TABLE 1 ______________________________________ Sam- No. of heat ple Shape of resin Details of cycles No. mold defect 100 200 300 400 ______________________________________ 1 Cylindrical Defect in FFP 0 5 8 12 (%) Defect in other 0 0 0 0 than FFP (%) 2 Flat Defect in FFP 0 0 0 0 (Lead frame (%) exposed) Defect in other 0 0 0 0 than FFP (%) ______________________________________
As noted from Table 1, the cylindrical sample (No. 1) exhibited defects in FFP during the test, whereas the thin flat sample (No. 2) involved few defects. These defects in FFP are ascribed to the peeling of the interface between the end face destruction preventing layer 22 and the sealing resin member 11. Thus, peeling of the resin can be prevented by forming the sealing resin member 11 into a thin flat resin type.

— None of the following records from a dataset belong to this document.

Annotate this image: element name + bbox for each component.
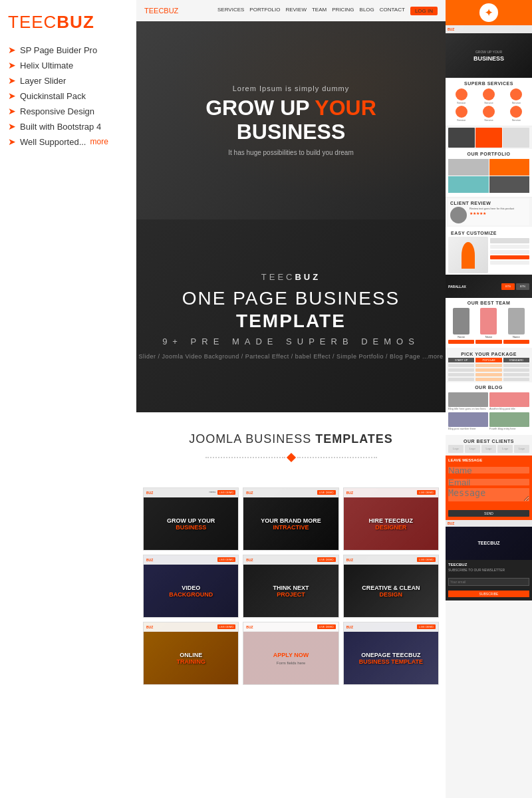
blog-img [448, 392, 488, 407]
contact-name-input[interactable] [448, 467, 529, 473]
blog-item: Fourth blog entry here [489, 412, 529, 431]
blog-title: OUR BLOG [446, 382, 532, 391]
blog-img [489, 412, 529, 427]
contact-email-input[interactable] [448, 479, 529, 485]
pricing-grid: START UP POPULAR [448, 358, 529, 381]
pricing-title: PICK YOUR PACKAGE [448, 349, 529, 358]
sidebar-contact: LEAVE MESSAGE SEND [446, 456, 532, 520]
thumb-title: ONLINE TRAINING [176, 652, 205, 665]
sidebar-portfolio: OUR PORTFOLIO [446, 149, 532, 198]
portfolio-title: OUR PORTFOLIO [446, 149, 532, 158]
promo-features: Slider / Joomla Video Background / Parte… [136, 353, 446, 360]
list-item: ➤SP Page Buider Pro [8, 45, 128, 55]
client-logo: Logo [497, 445, 513, 453]
nav-brand-text: TEECBUZ [144, 7, 178, 15]
price-row [475, 368, 501, 372]
thumb-brand: BUZ [146, 491, 153, 495]
joomla-section: JOOMLA BUSINESS TEMPLATES [136, 412, 446, 487]
thumb-brand: BUZ [346, 625, 353, 629]
blog-img [448, 412, 488, 427]
sidebar-buz-preview: BUZ TEECBUZ [446, 520, 532, 560]
hero-title: GROW UP YOUR BUSINESS [205, 96, 376, 143]
thumb-body: CREATIVE & CLEAN DESIGN [344, 565, 438, 617]
page-wrapper: TEECBUZ ➤SP Page Buider Pro ➤Helix Ultim… [0, 0, 532, 798]
nav-login-button[interactable]: LOG IN [410, 7, 438, 15]
hero-title-highlight: YOUR [315, 96, 376, 120]
template-thumb-4[interactable]: BUZ LIVE DEMO VIDEO BACKGROUND [143, 555, 239, 618]
team-member: Name [503, 308, 529, 344]
thumb-title: HIRE TEECBUZ DESIGNER [369, 517, 414, 531]
more-link[interactable]: more [90, 137, 108, 146]
nav-link-portfolio[interactable]: PORTFOLIO [249, 7, 280, 15]
divider-line-right [297, 457, 377, 458]
portfolio-item [448, 176, 489, 193]
hero-nav-links: SERVICES PORTFOLIO REVIEW TEAM PRICING B… [217, 7, 438, 15]
thumb-body: ONEPAGE TEECBUZ BUSINESS TEMPLATE [344, 632, 438, 684]
joomla-title-bold: TEMPLATES [315, 432, 393, 446]
blog-text: Fourth blog entry here [489, 428, 529, 431]
price-label: STANDARD [503, 358, 529, 362]
services-title: SUPERB SERVICES [446, 78, 532, 87]
nav-link-blog[interactable]: BLOG [360, 7, 374, 15]
services-grid: Service Service Service Service Service … [446, 87, 532, 123]
thumb-brand: BUZ [246, 625, 253, 629]
thumb-title: VIDEO BACKGROUND [169, 585, 213, 598]
contact-submit-button[interactable]: SEND [448, 510, 529, 517]
promo-title-light: ONE PAGE BUSINESS [182, 288, 400, 309]
customize-title: Easy Customize [448, 228, 529, 237]
thumb-nav: BUZ LIVE DEMO [144, 622, 238, 632]
list-item: ➤Built with Bootstrap 4 [8, 121, 128, 132]
team-grid: Name Name Name [446, 307, 532, 345]
template-thumb-3[interactable]: BUZ LIVE DEMO HIRE TEECBUZ DESIGNER [343, 487, 439, 551]
price-row [448, 364, 474, 367]
nav-link-pricing[interactable]: PRICING [332, 7, 354, 15]
hero-description: It has huge possibilities to build you d… [228, 149, 353, 156]
hero-subtitle: Lorem Ipsum is simply dummy [233, 84, 350, 92]
sidebar-customize: Easy Customize [446, 227, 532, 275]
thumb-nav: BUZ LIVE DEMO [144, 555, 238, 565]
nav-link-review[interactable]: REVIEW [285, 7, 307, 15]
brand-logo: TEECBUZ [8, 12, 128, 33]
thumb-nav: BUZ LIVE DEMO [243, 622, 338, 632]
sidebar-img [475, 128, 502, 148]
right-sidebar: ✦ BUZ GROW UP YOUR BUSINESS SUPERB SERVI… [446, 0, 532, 798]
template-thumb-8[interactable]: BUZ LIVE DEMO APPLY NOW Form fields here [243, 622, 338, 685]
service-item: Service [475, 88, 501, 104]
nav-link-services[interactable]: SERVICES [217, 7, 244, 15]
contact-message-input[interactable] [448, 488, 529, 501]
template-thumb-7[interactable]: BUZ LIVE DEMO ONLINE TRAINING [143, 622, 239, 685]
blog-item: Blog post number three [448, 412, 488, 431]
price-row [448, 368, 474, 372]
nav-link-team[interactable]: TEAM [312, 7, 327, 15]
price-col: START UP [448, 358, 474, 381]
list-item: ➤Layer Slider [8, 75, 128, 86]
thumb-badge: LIVE DEMO [317, 490, 336, 495]
brand-light: TEEC [8, 12, 57, 32]
nav-link-contact[interactable]: CONTACT [380, 7, 405, 15]
template-thumb-6[interactable]: BUZ LIVE DEMO CREATIVE & CLEAN DESIGN [343, 555, 439, 618]
template-grid: BUZ menu LIVE DEMO GROW UP YOUR BUSINESS [136, 487, 446, 698]
thumb-body: YOUR BRAND MORE INTRACTIVE [243, 497, 338, 550]
template-thumb-1[interactable]: BUZ menu LIVE DEMO GROW UP YOUR BUSINESS [143, 487, 239, 551]
thumb-nav: BUZ LIVE DEMO [344, 555, 438, 565]
newsletter-submit-button[interactable]: SUBSCRIBE [448, 591, 529, 597]
feature-list: ➤SP Page Buider Pro ➤Helix Ultimate ➤Lay… [8, 45, 128, 147]
thumb-title: ONEPAGE TEECBUZ BUSINESS TEMPLATE [359, 652, 423, 665]
footer-brand: TEECBUZ [448, 563, 529, 567]
client-logo: Logo [514, 445, 529, 453]
template-thumb-5[interactable]: BUZ LIVE DEMO THINK NEXT PROJECT [243, 555, 338, 618]
portfolio-item [489, 159, 530, 176]
price-row [475, 373, 501, 376]
joomla-icon: ✦ [479, 3, 498, 22]
team-title: OUR BEST TEAM [446, 298, 532, 307]
thumb-badge: LIVE DEMO [417, 624, 436, 629]
service-item: Service [448, 88, 474, 104]
blog-text: Blog title here goes on two lines [448, 408, 488, 411]
sidebar-clients: OUR BEST CLIENTS Logo Logo Logo Logo Log… [446, 435, 532, 454]
price-row [475, 378, 501, 381]
template-thumb-2[interactable]: BUZ LIVE DEMO YOUR BRAND MORE INTRACTIVE [243, 487, 338, 551]
newsletter-input[interactable] [448, 578, 529, 586]
service-item: Service [448, 106, 474, 122]
thumb-title: THINK NEXT PROJECT [273, 585, 309, 598]
template-thumb-9[interactable]: BUZ LIVE DEMO ONEPAGE TEECBUZ BUSINESS T… [343, 622, 439, 685]
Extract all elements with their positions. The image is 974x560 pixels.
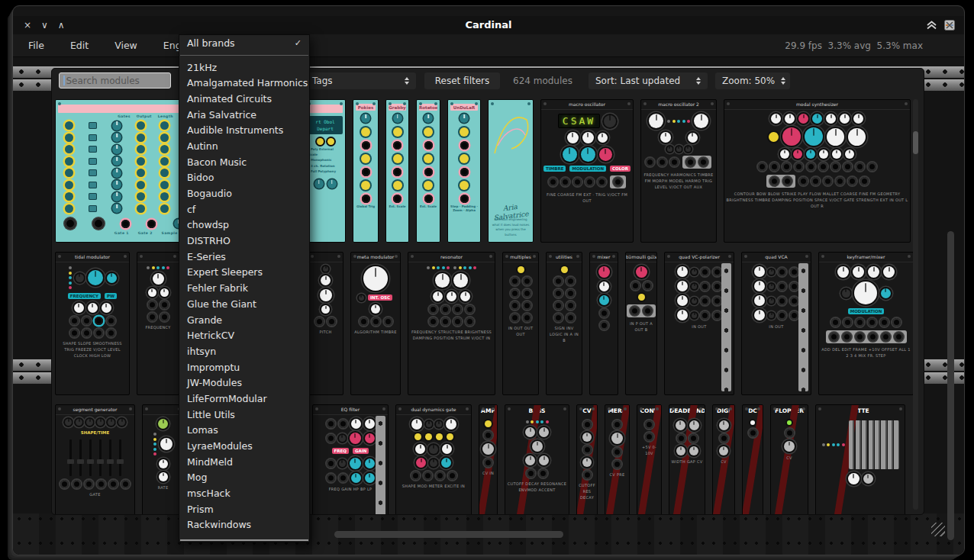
module-card[interactable]: dual dynamics gateSHAPE MOD METER EXCITE…	[395, 404, 472, 515]
knob	[719, 420, 729, 430]
brand-menu-item[interactable]: Autinn	[179, 138, 309, 154]
module-card[interactable]: GrabbyExt. Scale	[385, 99, 409, 243]
brand-menu-item[interactable]: LyraeModules	[179, 438, 309, 454]
module-card[interactable]: MERACV PRE	[605, 404, 630, 515]
brand-menu-item[interactable]: Amalgamated Harmonics	[179, 75, 309, 91]
module-card[interactable]: CONV+5V 0-10V	[637, 404, 662, 515]
module-card[interactable]: quad VC-polarizerIN OUT	[664, 252, 734, 395]
module-card[interactable]: macro oscillator 2FREQUENCY HARMONICS TI…	[640, 99, 717, 243]
brand-menu-item[interactable]: Rackwindows	[179, 517, 309, 533]
zoom-select[interactable]: Zoom: 50%	[715, 72, 790, 89]
brand-menu-item[interactable]: Bidoo	[179, 170, 309, 186]
brand-menu-item[interactable]: cf	[179, 201, 309, 217]
module-card[interactable]: RotatoesExt. Scale	[416, 99, 440, 243]
knob	[460, 291, 470, 301]
brand-menu-item[interactable]: Impromptu	[179, 359, 309, 375]
module-card[interactable]: EQ filterFREQGAINFREQ GAIN HP BP LP	[312, 404, 389, 515]
knob	[677, 281, 688, 291]
brand-menu-item[interactable]: MindMeld	[179, 454, 309, 470]
search-input[interactable]: Search modules	[59, 72, 171, 89]
yellow-ring-port	[160, 145, 169, 153]
module-card[interactable]: multiplesIN OUT OUT OUT	[502, 252, 539, 395]
module-card[interactable]: FLOPPERCV	[770, 404, 808, 515]
brand-menu-item[interactable]: 21kHz	[179, 60, 309, 76]
brand-menu-item[interactable]: Audible Instruments	[179, 122, 309, 138]
brand-menu-item[interactable]: chowdsp	[179, 217, 309, 233]
brand-menu-item[interactable]: LifeFormModular	[179, 391, 309, 407]
module-card[interactable]: PITCH	[308, 252, 343, 395]
jack-port	[393, 195, 402, 203]
reset-filters-button[interactable]: Reset filters	[424, 72, 500, 89]
brand-menu-item[interactable]: Little Utils	[179, 407, 309, 423]
brand-menu-item[interactable]: Bogaudio	[179, 185, 309, 201]
module-card[interactable]: DEADBANDWIDTH GAP CV	[669, 404, 705, 515]
module-card[interactable]: modal synthesizerCONTOUR BOW BLOW STRIKE…	[724, 99, 911, 243]
jack-port	[795, 163, 803, 171]
module-card[interactable]: meta modulatorINT. OSCALGORITHM TIMBRE	[350, 252, 401, 395]
module-card[interactable]: tidal modulatorFREQUENCYPWSHAPE SLOPE SM…	[55, 252, 130, 395]
brand-menu-item[interactable]: Grande	[179, 312, 309, 328]
brand-menu-item[interactable]: Fehler Fabrik	[179, 280, 309, 296]
browser-vertical-scrollbar[interactable]	[913, 99, 918, 510]
module-card[interactable]: bernoulli gateIN P OUT A OUT B	[625, 252, 657, 395]
menu-item-file[interactable]: File	[28, 40, 44, 51]
module-card[interactable]: resonatorFREQUENCY STRUCTURE BRIGHTNESS …	[408, 252, 495, 395]
module-card[interactable]: JETTE	[815, 404, 905, 515]
module-card[interactable]: macro oscillatorCSAWTIMBREMODULATIONCOLO…	[540, 99, 634, 243]
module-card[interactable]: RATE	[142, 404, 184, 515]
module-card[interactable]: PokiesGlobal Trig	[353, 99, 379, 243]
yellow-button	[361, 181, 370, 190]
host-app-icon[interactable]	[944, 20, 955, 31]
module-card[interactable]: DIGICV	[712, 404, 735, 515]
menu-item-edit[interactable]: Edit	[70, 40, 89, 51]
brand-menu-item[interactable]: ihtsyn	[179, 343, 309, 359]
module-card[interactable]: DC	[742, 404, 763, 515]
module-card[interactable]: utilitiesSIGN INV LOGIC IN A IN B	[546, 252, 582, 395]
brand-menu-item[interactable]: DISTRHO	[179, 233, 309, 249]
module-card[interactable]: FREQUENCY	[137, 252, 179, 395]
collapse-all-icon[interactable]	[926, 21, 937, 30]
yellow-ring-port	[160, 181, 169, 189]
jack-port	[807, 163, 815, 171]
play-button[interactable]	[769, 132, 779, 142]
module-card[interactable]: BASSCUTOFF DECAY RESONANCE ENVMOD ACCENT	[505, 404, 569, 515]
tags-filter-select[interactable]: Tags	[305, 72, 416, 89]
knob	[411, 419, 422, 430]
module-card[interactable]: AMPCV IN	[479, 404, 498, 515]
brand-menu-item[interactable]: mscHack	[179, 485, 309, 501]
module-title: tidal modulator	[56, 253, 129, 262]
brand-menu-item-selected[interactable]: All brands✓	[179, 35, 309, 51]
module-card[interactable]: CVCUTOFF RES DECAY	[576, 404, 598, 515]
brand-menu-item[interactable]: Prism	[179, 501, 309, 517]
module-card[interactable]: segment generatorSHAPE/TIMEGATE	[55, 404, 135, 515]
scrollbar-thumb[interactable]	[913, 131, 918, 154]
brand-menu-item[interactable]: Lomas	[179, 423, 309, 439]
brand-menu-item[interactable]: Expert Sleepers	[179, 265, 309, 281]
module-card[interactable]: quad VCAIN OUT	[741, 252, 811, 395]
module-decor-row	[816, 473, 905, 484]
menu-item-view[interactable]: View	[114, 40, 137, 51]
rack-horizontal-scrollbar[interactable]	[334, 531, 563, 538]
module-card[interactable]: keyframer/mixerMODULATIONADD DEL EDIT FR…	[818, 252, 914, 395]
resize-grip[interactable]	[931, 523, 945, 536]
rack-vertical-scrollbar[interactable]	[947, 231, 954, 540]
teal-knob	[361, 114, 370, 123]
brand-menu-item[interactable]: Mog	[179, 470, 309, 486]
module-card[interactable]: rt ObolDepart· Poly External Scale· Mono…	[305, 99, 346, 243]
brand-menu-item[interactable]: Aria Salvatrice	[179, 107, 309, 123]
yellow-button	[460, 181, 469, 190]
brand-menu-item[interactable]: Animated Circuits	[179, 91, 309, 107]
brand-menu-item[interactable]: HetrickCV	[179, 327, 309, 343]
strip-column	[386, 114, 408, 203]
jack-port	[790, 282, 798, 291]
brand-menu-item[interactable]: Bacon Music	[179, 154, 309, 170]
jack-port	[790, 311, 798, 320]
brand-menu-item[interactable]: E-Series	[179, 249, 309, 265]
brand-menu-item[interactable]: JW-Modules	[179, 375, 309, 391]
brand-menu-item-label: Autinn	[187, 140, 218, 152]
brand-menu-item[interactable]: Glue the Giant	[179, 296, 309, 312]
module-card[interactable]: mixer	[589, 252, 618, 395]
sort-select[interactable]: Sort: Last updated	[589, 72, 708, 89]
module-card[interactable]: UnDuLaRStep · Padding · Zoom · Alpha	[447, 99, 481, 243]
module-card[interactable]: AriaSalvatricePrecision engineering what…	[488, 99, 534, 243]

However, the semiconductor laser device having the thin flat type sealing resin member formed with part of the lead frame exposed as shown in FIG. 11 poses the following problem:
The semiconductor laser device having a cylindrical sealing resin member is provided with a circular collar portion, and thus can be mounted on an instrument by being fitted into an accommodating hole, as can the can type device. The thin flat type sealing resin member, on the other hand, has no circular collar portion, and so cannot be mounted into an accommodating hole, unlike the conventional type.